#### To do:
Show each line from the records below in which the word "vous" occurs.

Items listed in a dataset
= = = =
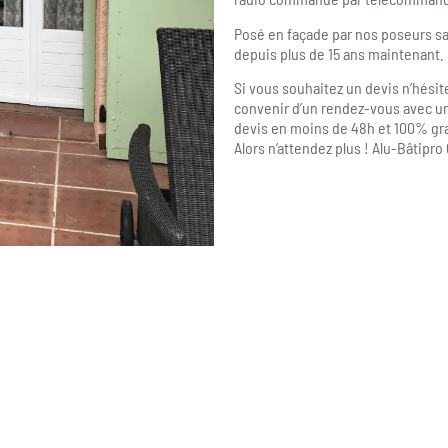
Posé en façade par nos poseurs sa
depuis plus de 15 ans maintenant.
Si vous souhaitez un devis n’hésit
convenir d’un rendez-vous avec un
devis en moins de 48h et 100% gra
Alors n’attendez plus ! Alu-Bâtipro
= = = =
#### Response below:
Si vous souhaitez un devis n’hésit
convenir d’un rendez-vous avec un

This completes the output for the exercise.